The Japanese government said that a new satellite could generate more than ¥2 trillion of market activity, while India prepares to launch a global positioning satellite (GPS) set in 2018.
Japan expects its second satellite under its GPS version to support a broad range of industries, including engineering, farming and construction. It launched the Michibiki No. 2 Satellite in June ahead of the government’s two other planned launched later in 2017.
Startup firm Forte joined several other provincial companies that have benefited from the government’s launch of the first Michibiki satellite in 2010. Forte used the equipment for its testing of a pedestrian system and bicycles.
The technology can also be used for other purposes such as tracking moving objects. Companies may use a GPS inertial navigation system for this purpose.
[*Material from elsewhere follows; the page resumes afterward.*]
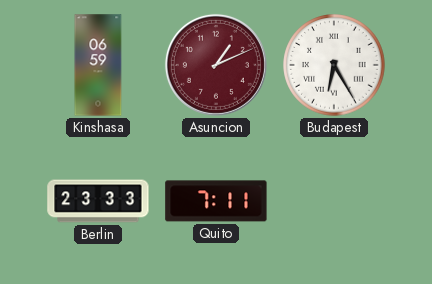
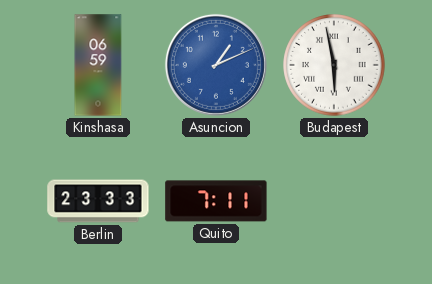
Asuncion dial: burgundy -> blue
Budapest: 6:25 -> 5:58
India targets the release of its own desi GPS set for public use in early 2018 that will operate under the NavIC name, according to Tapan Misra, Space Application Centre director. Prime Minister Narendra Modi coined the term, which means Navigation with Indian Commission.
Misra said that they currently test the Indian Regional Navigation Satellite System (IRNSS) for accuracy, following the country’s completion of the IRNSS in April 2016. It achieved the feat by deploying seven satellites with the IRNSS-1G as the last satellite to be launched under the series.
India’s constellation of seven satellites will only have a limited reach, as opposed to the U.S. that has worldwide coverage with 24 satellites. However, India’s GPS set is more accurate than its American counterpart, according to Misra.
NavIC’s coverage will include India, its surroundings and the Indian Ocean.
Asian countries have shown that they too can step up their GPS capabilities. It remains to be seen whether their efforts will be on par, or even eclipse, those from the U.S. and other western countries.